On 30 July, ridden by the 51-year-old Pat Eddery, Reel Buddy made his second attempt to win the Sussex Stakes and started a 20/1 outsider in a nine-runner field. The Roger Charlton-trained Trade Fair, winner of the Criterion Stakes, started favourite ahead of Moon Ballad, Zafeen, the Coventry Stakes winner Statue of Liberty and Norse Dancer (third in the 2000 Guineas). The prevailing soft ground had led to the withdrawal of the pre-race favourite Kalaman and the Queen Elizabeth II Stakes winner Where Or When. The pacemakers Blatant and Spartacus led the field in the early stages with Reel Buddy settled in last place by Eddery. After turning into the straight, the runners moved towards the centre of the course and Zafeen, Trade Fair all made progress to dispute the lead approaching the final furlong. Reel Buddy, having been still last of the nine runners entering the last quarter mile, was switched to the right and began to make rapid progress on the inside (Goodwood is a right-handed track). He took the lead 75 yards from the finish and prevailed in a five-horse blanket finish, beating Statue of Liberty and Norse Dancer by a head and a short head, with Zafeen a neck away in fourth, just in front of Moon Ballad. He became the longest-priced winner of the race since 1963 when Queen's Hussar won at 25/1. Eddery had announced that he would retire at the end of the season, and as he returned to the winner's circle on Reel Buddy, he was given a standing ovation by his fellow jockeys. Eddery commented "It feels really good. He ran a blinder at Epsom when the ground was a bit firm for him and he came home a little bit sore but Richard got him back here today and everything went nice. They went flat out and I settled him out the back and I brought him through them. I just had to squeeze him because if you give him a slap he pulls up with you". Richard Hannon Jr. the son of (and assistant to) Reel Buddy's trainer said of the horse "He's never won anything better than a Group Three before, but he's always been the sort who might do something like this. He's picked his day big time."

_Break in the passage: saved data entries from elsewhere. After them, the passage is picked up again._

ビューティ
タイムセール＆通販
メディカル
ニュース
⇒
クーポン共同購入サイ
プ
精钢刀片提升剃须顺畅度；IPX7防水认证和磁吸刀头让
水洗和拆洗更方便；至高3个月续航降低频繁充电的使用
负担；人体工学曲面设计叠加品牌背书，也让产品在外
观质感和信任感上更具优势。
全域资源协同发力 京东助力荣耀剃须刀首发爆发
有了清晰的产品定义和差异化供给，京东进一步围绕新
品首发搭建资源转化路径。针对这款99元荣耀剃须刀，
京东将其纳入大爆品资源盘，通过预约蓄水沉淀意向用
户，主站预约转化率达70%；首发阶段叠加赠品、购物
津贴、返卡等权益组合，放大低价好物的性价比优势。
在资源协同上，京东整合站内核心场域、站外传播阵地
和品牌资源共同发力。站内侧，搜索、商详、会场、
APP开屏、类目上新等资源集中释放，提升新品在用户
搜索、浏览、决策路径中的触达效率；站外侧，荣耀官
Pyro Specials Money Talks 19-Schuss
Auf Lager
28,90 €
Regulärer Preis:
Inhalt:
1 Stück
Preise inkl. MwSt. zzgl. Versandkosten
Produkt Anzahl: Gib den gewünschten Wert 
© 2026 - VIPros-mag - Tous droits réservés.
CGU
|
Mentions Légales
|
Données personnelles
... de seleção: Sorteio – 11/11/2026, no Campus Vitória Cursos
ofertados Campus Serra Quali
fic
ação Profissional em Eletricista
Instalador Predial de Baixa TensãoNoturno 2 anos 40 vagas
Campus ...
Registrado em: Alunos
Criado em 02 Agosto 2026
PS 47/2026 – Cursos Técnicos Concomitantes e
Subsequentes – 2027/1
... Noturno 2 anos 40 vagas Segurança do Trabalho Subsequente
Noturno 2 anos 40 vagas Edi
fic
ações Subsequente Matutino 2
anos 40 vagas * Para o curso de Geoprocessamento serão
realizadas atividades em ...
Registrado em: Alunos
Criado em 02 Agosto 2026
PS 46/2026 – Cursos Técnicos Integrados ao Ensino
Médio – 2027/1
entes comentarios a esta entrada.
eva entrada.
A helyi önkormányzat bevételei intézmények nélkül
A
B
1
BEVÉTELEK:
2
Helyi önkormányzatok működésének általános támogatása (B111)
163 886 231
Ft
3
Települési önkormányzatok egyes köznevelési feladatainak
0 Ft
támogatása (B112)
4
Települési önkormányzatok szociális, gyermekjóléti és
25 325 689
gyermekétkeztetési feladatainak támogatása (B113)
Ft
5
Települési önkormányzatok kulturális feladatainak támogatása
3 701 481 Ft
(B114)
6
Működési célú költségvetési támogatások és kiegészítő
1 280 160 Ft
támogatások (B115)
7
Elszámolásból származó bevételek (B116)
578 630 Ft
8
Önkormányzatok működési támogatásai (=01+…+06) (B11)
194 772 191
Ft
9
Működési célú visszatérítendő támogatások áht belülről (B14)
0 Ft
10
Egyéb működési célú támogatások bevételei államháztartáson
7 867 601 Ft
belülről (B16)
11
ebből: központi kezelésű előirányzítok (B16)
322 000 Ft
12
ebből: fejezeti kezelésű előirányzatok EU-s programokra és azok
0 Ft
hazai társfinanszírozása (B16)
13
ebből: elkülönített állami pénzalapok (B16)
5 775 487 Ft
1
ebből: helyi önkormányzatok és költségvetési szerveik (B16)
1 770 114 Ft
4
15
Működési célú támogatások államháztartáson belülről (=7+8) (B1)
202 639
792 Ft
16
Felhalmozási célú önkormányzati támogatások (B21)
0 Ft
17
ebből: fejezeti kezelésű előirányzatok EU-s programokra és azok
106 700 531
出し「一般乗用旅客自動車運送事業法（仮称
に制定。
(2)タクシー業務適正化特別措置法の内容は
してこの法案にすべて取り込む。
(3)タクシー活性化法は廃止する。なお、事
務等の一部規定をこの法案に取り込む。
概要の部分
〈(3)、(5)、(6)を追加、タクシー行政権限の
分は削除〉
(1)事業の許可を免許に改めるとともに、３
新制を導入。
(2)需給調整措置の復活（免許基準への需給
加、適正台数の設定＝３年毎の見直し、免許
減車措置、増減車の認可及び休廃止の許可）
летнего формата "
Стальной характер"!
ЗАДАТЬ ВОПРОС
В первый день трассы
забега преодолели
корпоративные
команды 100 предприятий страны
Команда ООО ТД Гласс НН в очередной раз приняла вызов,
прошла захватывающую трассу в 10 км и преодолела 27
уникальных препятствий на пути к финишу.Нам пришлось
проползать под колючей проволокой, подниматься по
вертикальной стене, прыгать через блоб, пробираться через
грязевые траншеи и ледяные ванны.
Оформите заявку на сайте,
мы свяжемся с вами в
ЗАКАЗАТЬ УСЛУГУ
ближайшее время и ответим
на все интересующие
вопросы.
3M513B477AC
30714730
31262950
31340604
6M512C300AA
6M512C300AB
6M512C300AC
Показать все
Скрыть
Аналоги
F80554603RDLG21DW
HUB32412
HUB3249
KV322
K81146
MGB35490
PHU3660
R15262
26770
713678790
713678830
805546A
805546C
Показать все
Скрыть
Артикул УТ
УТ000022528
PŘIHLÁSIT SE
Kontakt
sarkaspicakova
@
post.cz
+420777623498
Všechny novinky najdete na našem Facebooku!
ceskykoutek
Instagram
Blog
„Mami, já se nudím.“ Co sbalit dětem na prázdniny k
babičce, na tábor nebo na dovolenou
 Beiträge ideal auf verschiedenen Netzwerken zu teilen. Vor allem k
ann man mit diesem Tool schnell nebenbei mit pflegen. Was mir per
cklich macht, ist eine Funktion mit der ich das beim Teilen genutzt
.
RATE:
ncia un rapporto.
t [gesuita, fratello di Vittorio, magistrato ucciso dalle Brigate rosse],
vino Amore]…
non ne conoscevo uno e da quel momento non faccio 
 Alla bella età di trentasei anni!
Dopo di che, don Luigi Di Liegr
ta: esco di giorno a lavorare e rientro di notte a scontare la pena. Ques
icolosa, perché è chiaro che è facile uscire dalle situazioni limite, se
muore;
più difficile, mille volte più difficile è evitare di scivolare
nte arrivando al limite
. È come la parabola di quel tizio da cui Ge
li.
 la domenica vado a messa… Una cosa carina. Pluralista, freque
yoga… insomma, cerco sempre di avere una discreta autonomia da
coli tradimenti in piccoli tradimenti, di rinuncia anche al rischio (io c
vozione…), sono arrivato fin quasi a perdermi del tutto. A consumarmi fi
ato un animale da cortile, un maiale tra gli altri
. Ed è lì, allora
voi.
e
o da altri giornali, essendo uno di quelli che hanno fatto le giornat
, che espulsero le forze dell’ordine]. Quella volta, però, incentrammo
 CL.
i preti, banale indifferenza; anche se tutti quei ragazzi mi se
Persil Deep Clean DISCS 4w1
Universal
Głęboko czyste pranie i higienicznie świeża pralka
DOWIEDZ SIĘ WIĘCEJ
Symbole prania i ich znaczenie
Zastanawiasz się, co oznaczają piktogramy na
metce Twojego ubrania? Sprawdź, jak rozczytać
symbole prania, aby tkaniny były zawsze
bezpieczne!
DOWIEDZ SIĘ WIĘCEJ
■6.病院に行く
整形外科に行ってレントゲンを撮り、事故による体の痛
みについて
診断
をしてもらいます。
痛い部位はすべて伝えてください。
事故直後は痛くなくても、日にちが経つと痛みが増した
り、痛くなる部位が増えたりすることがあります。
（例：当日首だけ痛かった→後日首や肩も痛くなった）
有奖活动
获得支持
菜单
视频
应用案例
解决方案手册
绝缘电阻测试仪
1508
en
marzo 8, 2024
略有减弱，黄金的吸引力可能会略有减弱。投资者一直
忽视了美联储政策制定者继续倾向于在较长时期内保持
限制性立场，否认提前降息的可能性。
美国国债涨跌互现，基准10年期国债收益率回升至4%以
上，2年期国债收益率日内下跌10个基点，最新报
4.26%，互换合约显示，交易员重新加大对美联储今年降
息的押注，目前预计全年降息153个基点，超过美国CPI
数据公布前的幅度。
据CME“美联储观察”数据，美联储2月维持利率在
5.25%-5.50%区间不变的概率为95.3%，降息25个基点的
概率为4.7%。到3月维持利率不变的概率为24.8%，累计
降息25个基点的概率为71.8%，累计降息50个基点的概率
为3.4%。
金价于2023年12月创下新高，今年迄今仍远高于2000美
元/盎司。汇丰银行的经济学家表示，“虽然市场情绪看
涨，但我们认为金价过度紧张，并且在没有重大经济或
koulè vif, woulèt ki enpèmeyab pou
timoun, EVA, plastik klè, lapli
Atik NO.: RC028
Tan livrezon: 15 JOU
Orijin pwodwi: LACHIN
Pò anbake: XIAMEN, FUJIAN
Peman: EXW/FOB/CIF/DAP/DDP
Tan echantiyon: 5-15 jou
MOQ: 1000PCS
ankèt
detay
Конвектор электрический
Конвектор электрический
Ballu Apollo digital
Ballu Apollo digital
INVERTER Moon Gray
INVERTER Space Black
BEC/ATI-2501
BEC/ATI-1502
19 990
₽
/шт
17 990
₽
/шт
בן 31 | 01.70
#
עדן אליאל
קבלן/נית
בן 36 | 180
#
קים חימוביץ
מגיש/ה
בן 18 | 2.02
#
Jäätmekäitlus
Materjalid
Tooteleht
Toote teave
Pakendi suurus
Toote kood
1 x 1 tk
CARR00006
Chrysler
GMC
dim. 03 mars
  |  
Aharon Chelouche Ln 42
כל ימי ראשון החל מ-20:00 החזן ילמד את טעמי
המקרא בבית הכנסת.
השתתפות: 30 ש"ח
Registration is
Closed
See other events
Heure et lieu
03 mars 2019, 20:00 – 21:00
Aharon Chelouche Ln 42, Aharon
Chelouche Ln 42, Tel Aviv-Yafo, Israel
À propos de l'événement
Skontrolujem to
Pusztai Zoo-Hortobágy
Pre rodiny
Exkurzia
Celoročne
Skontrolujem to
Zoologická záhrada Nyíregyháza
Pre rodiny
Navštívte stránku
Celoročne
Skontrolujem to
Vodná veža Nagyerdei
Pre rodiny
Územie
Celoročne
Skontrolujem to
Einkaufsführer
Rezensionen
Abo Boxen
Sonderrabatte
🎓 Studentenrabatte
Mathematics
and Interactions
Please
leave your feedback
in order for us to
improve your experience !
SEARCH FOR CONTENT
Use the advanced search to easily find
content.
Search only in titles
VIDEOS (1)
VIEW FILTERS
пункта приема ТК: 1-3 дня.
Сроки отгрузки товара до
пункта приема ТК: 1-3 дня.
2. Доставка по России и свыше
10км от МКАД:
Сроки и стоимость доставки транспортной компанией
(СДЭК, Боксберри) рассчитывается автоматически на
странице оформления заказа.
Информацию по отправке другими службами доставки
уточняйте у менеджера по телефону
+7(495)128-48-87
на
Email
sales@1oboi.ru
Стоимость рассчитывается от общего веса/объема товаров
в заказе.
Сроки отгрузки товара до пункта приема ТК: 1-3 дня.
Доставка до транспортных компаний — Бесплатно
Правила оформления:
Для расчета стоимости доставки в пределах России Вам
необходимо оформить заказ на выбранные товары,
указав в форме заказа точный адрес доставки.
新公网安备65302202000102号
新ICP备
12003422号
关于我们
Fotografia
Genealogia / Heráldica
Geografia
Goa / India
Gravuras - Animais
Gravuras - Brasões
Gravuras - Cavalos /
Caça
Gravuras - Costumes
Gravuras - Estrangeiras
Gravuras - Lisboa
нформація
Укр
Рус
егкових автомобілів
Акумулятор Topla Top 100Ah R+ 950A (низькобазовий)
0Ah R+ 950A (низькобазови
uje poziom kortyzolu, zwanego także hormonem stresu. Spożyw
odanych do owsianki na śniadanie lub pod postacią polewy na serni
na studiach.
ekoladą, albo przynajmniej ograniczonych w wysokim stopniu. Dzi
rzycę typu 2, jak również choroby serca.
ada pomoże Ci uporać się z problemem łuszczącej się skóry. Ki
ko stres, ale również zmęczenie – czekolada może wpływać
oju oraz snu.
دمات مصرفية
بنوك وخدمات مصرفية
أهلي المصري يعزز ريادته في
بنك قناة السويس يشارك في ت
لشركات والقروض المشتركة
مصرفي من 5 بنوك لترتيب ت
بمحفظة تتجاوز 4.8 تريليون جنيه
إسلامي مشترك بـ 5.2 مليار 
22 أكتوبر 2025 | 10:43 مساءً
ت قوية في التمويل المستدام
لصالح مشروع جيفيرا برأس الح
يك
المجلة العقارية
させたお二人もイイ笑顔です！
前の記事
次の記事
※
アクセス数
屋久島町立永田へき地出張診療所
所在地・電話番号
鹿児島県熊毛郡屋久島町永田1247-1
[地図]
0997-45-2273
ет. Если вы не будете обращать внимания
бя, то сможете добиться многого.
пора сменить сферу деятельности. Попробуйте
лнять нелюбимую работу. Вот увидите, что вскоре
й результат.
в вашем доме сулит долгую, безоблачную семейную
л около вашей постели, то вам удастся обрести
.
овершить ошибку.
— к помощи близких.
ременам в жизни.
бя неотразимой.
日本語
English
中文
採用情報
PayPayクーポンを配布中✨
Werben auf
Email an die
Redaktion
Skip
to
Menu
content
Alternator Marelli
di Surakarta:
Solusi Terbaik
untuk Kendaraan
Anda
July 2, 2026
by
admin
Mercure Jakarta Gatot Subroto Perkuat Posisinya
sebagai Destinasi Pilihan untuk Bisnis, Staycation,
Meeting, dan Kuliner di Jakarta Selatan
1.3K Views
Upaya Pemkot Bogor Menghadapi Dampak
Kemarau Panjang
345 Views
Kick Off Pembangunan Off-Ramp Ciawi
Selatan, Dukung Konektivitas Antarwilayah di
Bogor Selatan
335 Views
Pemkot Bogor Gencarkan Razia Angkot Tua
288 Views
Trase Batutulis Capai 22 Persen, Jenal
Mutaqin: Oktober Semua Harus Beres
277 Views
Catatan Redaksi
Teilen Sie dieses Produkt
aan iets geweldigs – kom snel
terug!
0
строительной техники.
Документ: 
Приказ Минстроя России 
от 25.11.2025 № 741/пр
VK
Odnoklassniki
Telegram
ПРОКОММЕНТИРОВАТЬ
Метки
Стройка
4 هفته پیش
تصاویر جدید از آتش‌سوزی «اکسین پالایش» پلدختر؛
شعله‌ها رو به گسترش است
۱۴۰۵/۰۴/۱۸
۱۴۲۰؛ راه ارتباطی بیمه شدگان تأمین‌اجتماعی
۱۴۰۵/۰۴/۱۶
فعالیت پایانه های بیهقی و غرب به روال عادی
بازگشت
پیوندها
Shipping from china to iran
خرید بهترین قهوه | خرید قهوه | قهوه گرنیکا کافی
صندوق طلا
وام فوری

On his final appearance, Reel Buddy was sent to France for the Prix du Moulin at Longchamp Racecourse. After being held up by Eddery at the rear of the field, he made progress into sixth place in the straight but tired in the closing stages and finished last of the fourteen runners behind Nebraska Tornado.

==Stud record==
Reel Buddy was retired from racing at the end of his five-year-old season to become a breeding stallion. He was based at the Bearstone Stud in Shropshire until December 2008 when he was sold and exported to Greece to stand at the private stud of the shipping magnate John Chandris.

==Pedigree==

Pedigree of Reel Buddy (USA), chestnut horse, 1998
| Sire Mr Greeley (USA) 1992 | Gone West (USA) 1984 | Mr. Prospector | Raise a Native |
Gold Digger
| Secrettame | Secretariat |
Tamerett
| Long Legend (USA) 1978 | Reviewer | Bold Ruler |
Broadway
| Lianga | Dancer's Image |
Leven Ones
| Dam Rosebud (GB) 1992 | Indian Ridge (IRE) 1985 | Ahonoora | Lorenzaccio |
Helen Nichols
| Hillbrow | Swing Easy |
Golden City
| Tiszta Sharok (IRE) 1984 | Song | Sing Sing |
Intent
| Tin Tessa | Martinmas |
Gala Tess (Family: 8-d)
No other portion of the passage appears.